Brad Silberling, Land of the Lost
"It was June 5, 1975 the first showing at 11:30 in the morning at Century City, California of Jaws. I went to the very first showing of the movie on its opening day; my father was working upstairs in an office in Century City at the time, and I begged him to take me to work that day so I could get dropped off at the movie theater. I was 11, and ten minutes in, I didn't know if I was going to make it. I was so freaked out by that movie ..."

Duncan Jones, Moon

"I remember cracking open my head at Flash Gordon when I was a kid. I got so excited after the film -- I was pretty young -- I got so excited that I was jumping around and hit a metal bar, so that will stick with me. [laughs] I love big summer popcorn films, I enjoy that. I enjoyed Star Trek this year and I know I'm going to enjoy Avatar when that comes out later on this year... Lots of summer films have had a big impact on me."

Harold Ramis, Year One
"Truthfully, I've never been driven by any commercial concern. I want my work to be popular, and ideally I want it to be profitable for the people who invest in it, but I've never been able to do anything that I couldn't believe in in a bigger sense. If it's something I'm given, I have to find something that feels important to me, that it touch on some area of human life or experience that is meaningful."

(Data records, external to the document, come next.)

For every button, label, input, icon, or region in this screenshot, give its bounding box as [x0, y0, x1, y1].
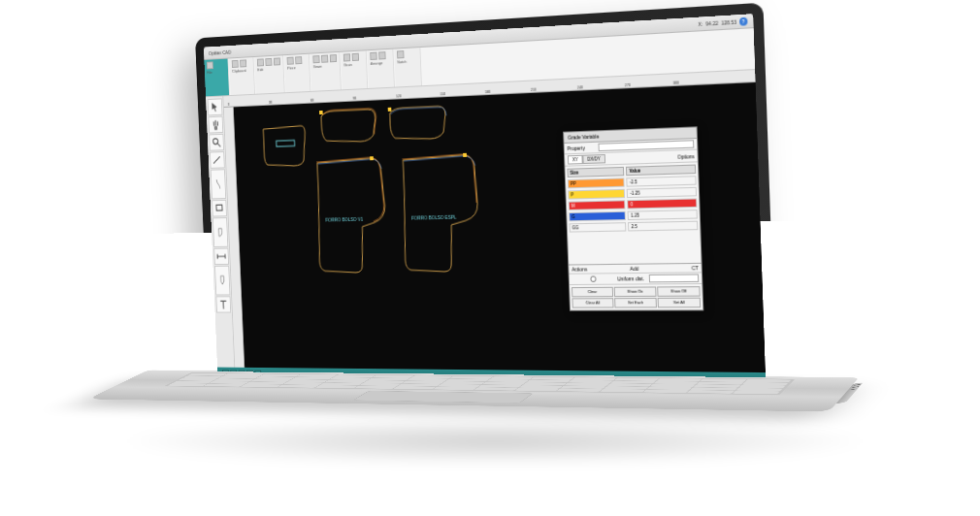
- ribbon-group-file[interactable]: File: [204, 59, 230, 97]
- coords-label: X:: [698, 20, 702, 27]
- tool-text[interactable]: [215, 296, 231, 312]
- tool-curve[interactable]: [211, 169, 226, 199]
- grade-table: SizeValue PP-2.5 P-1.25 M0 G1.25 GG2.5: [565, 162, 700, 234]
- pattern-piece-2[interactable]: [316, 106, 382, 146]
- ribbon-group-seam[interactable]: Seam: [310, 52, 342, 91]
- pattern-piece-3[interactable]: [385, 103, 453, 145]
- workspace: const d=JSON.parse(document.getElementBy…: [206, 70, 766, 372]
- prop-input[interactable]: [598, 140, 694, 151]
- svg-rect-1: [216, 205, 222, 210]
- svg-rect-2: [277, 141, 295, 147]
- coords-x: 94.22: [705, 19, 718, 26]
- tool-rect[interactable]: [212, 200, 227, 217]
- btn-set-all[interactable]: Set All: [658, 298, 702, 308]
- panel-title: Grade Variable: [564, 127, 697, 144]
- ribbon-group-piece[interactable]: Piece: [284, 54, 310, 93]
- pattern-label-2: FORRO BOLSO ESPL: [411, 214, 457, 221]
- svg-rect-5: [370, 156, 374, 160]
- app-window: Optitex CAD X: 94.22 128.53 ? File: [204, 14, 767, 387]
- pattern-piece-5[interactable]: [396, 149, 490, 277]
- col-size: Size: [567, 167, 624, 177]
- pattern-piece-1[interactable]: [259, 122, 310, 172]
- panel-tab-dxdy[interactable]: DX/DY: [582, 154, 604, 164]
- col-value: Value: [626, 165, 696, 177]
- btn-show-off[interactable]: Show Off: [657, 286, 701, 297]
- trackpad: [352, 391, 533, 403]
- tool-measure[interactable]: [213, 248, 229, 265]
- ribbon-group-notch[interactable]: Notch: [394, 48, 422, 86]
- screen-bezel: Optitex CAD X: 94.22 128.53 ? File: [195, 3, 776, 398]
- table-row[interactable]: P-1.25: [568, 187, 697, 200]
- svg-point-0: [212, 139, 217, 145]
- svg-rect-3: [319, 111, 323, 114]
- tool-pan[interactable]: [208, 116, 223, 134]
- tool-shape[interactable]: [212, 217, 228, 247]
- tool-line[interactable]: [210, 151, 225, 169]
- ribbon-group-arrange[interactable]: Arrange: [368, 49, 395, 88]
- uniform-label: Uniform dist.: [617, 275, 646, 281]
- help-icon[interactable]: ?: [739, 16, 748, 25]
- uniform-checkbox[interactable]: [572, 275, 615, 282]
- tool-select[interactable]: [208, 98, 223, 115]
- canvas[interactable]: FORRO BOLSO V1 FORRO BOLSO ESPL: [234, 82, 766, 372]
- ct-label: CT: [657, 265, 698, 272]
- canvas-area[interactable]: const d=JSON.parse(document.getElementBy…: [223, 70, 766, 372]
- actions-label: Actions: [572, 266, 611, 273]
- table-row[interactable]: PP-2.5: [568, 176, 697, 188]
- btn-clear-all[interactable]: Clear All: [572, 298, 613, 307]
- coords-y: 128.53: [721, 18, 736, 25]
- table-row[interactable]: G1.25: [569, 210, 698, 221]
- table-row[interactable]: GG2.5: [570, 221, 699, 233]
- tool-zoom[interactable]: [209, 134, 224, 151]
- ribbon-group-grain[interactable]: Grain: [341, 50, 368, 89]
- panel-options-btn[interactable]: Options: [677, 152, 695, 159]
- panel-tab-xy[interactable]: XY: [568, 155, 583, 165]
- prop-label: Property: [568, 145, 596, 151]
- svg-rect-6: [463, 153, 467, 157]
- tool-piece[interactable]: [214, 266, 230, 296]
- ribbon-group-clipboard[interactable]: Clipboard: [229, 57, 255, 95]
- table-row[interactable]: M0: [569, 198, 698, 210]
- uniform-val[interactable]: [649, 274, 699, 282]
- app-title: Optitex CAD: [209, 48, 231, 55]
- btn-set-each[interactable]: Set Each: [614, 298, 657, 308]
- add-label: Add: [614, 266, 655, 273]
- grade-panel[interactable]: Grade Variable Property XY DX/DY: [563, 126, 703, 310]
- ribbon-group-edit[interactable]: Edit: [254, 55, 284, 93]
- laptop-side: [835, 382, 863, 403]
- svg-rect-4: [388, 108, 392, 112]
- btn-show-on[interactable]: Show On: [614, 286, 657, 297]
- btn-clear[interactable]: Clear: [572, 287, 613, 298]
- laptop-mockup: for(let i=0;i<75;i++)document.write('<di…: [167, 12, 852, 488]
- pattern-label-1: FORRO BOLSO V1: [325, 216, 363, 223]
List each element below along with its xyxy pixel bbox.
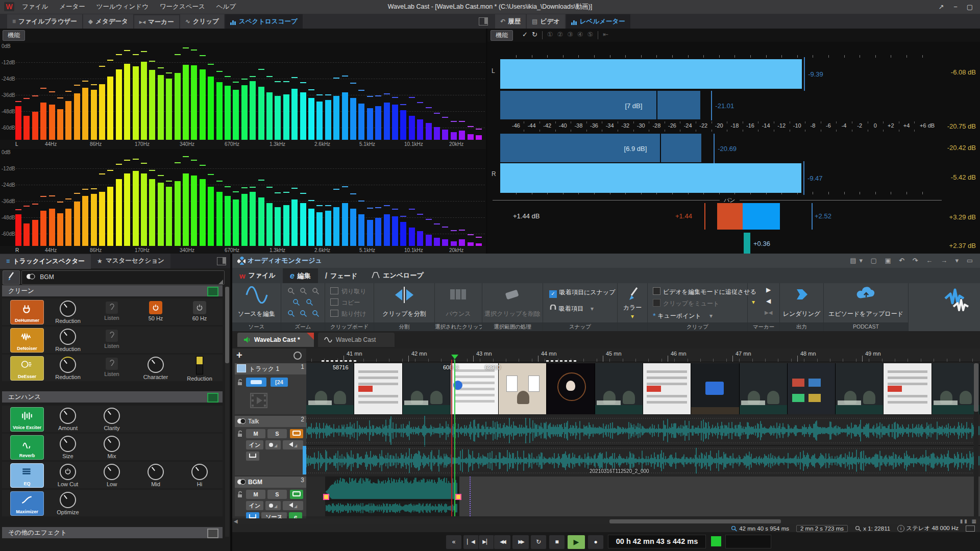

Anne Fletcher, The Proposal
"You know, it's funny, but I have this generalization, it's completely general, but I really believe in my soul that men quote and women don't. Women will experience a movie on a totally different level, generally speaking, and they'll go, "I loved that movie" or "I didn't like that movie" and that will always stay on them, but they won't remember a single quote. And men will experience a movie in an entirely cerebral way and be able to quote lines 50 years from now – and they connect with each other through them."

Kathryn Bigelow, The Hurt Locker
"The opportunity to get it right ... I think that demanded a sort of creative freedom and lack of compromise."

Stephen Frears, Cheri
"Yes, I like the writer to be on set. All you're doing is making a film. You're not engaged in some sort of struggle with them. Anyway, I come from a writer's theater, and I've always grown up around writers, and thought they were generally smart."

Marc Webb, 500 Days of Summer
"Boy, when I was a kid I loved Cannonball Run. I was so into that movie. But you know what I remember when I was a real little kid? My parents took me to a drive-in with Sword and the Sorcerer, and I was like so amazed. I might get chastised for this, but I really liked Armageddon. I know it's weird to say, but it's true; I was a sucker for that movie."

Robert Rodriguez, Shorts
"My second son loves movie making, the one who did Shark Boy and Lava Girl. My third son, he came up with Shorts. He loves to act. He is in the movie. He loves acting. He is in Grindhouse also. He was in Shark Boy. But he wants to be a marine biologist. But he does love working on the movies. He misses being on the set. But that is the family business. He will do that until he is old enough to get his own job. [laughs] It is kind of like when you work for your dad until you're 16 and then you go get a real job. That is what he is doing. He is biding his time."